The number is far off what the NSA admitted to a few weeks ago

Aug 21, 2013 06:20 GMT  ·  By

As the NSA was hoping things will slowly die out and no more ground-breaking information about their mass-surveillance programs would leak out, new info was published, showing that things were indeed worse than previously thought.

Over the past two and a half months since the first articles about the NSA spying were published, the NSA has kept denying the programs the media was talking about were not as bad as they were painted to be.

However, new information published by the Wall Street Journal, indicates that roughly 75 percent of all US Internet traffic, including communications by foreigners and Americans was within reach of the NSA.

This new information, of course, clashes with official statements from the intelligence agency, made a couple of weeks back, which indicated that they were “touching” only 1.6 percent of Internet traffic.

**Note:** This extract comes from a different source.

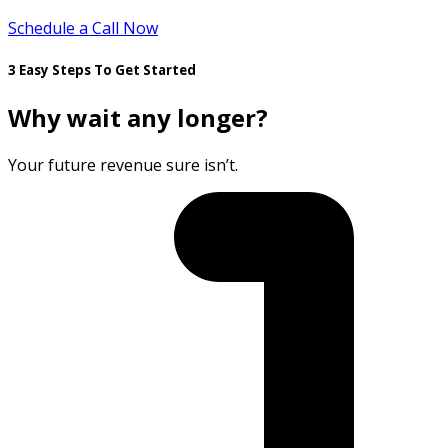
Schedule a Call Now
3 Easy Steps To Get Started
Why wait any longer?
Your future revenue sure isn’t.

Programs known as Blarney, Fairview, Oakstar, Lithium and Stormbrew are being used by the American intelligence agency to monitor the content of emails, not just their metadata, but also that of digital phone calls placed within the United States.

The Wall Street Journal quotes individuals from the NSA, who wished to remain anonymous, which told the newspaper that the NSA wasn’t just “wallowing willy-nilly” through communications, but rather sought “high-grade ore.”

In order to obtain this, the NSA has filters set in place, designed to identify communications that begin or end outside the United States. However, this means that unlike what the US officials have been saying over the past few months, it isn’t just foreign data that is being collected and that “inadverted” collection of domestic data is a lot wider than they’d like people to think.

And while the National Security Agency says the surveillance programs are important to combat terrorism and protect national security, one of them is known to have been set in place since before the tragedy of September 11, 2001.

Blarney was operating near important fiber-optic landing points, including in San Francisco, California and New Jersey, with the intention of intercepting foreign communications entering and exiting the United States.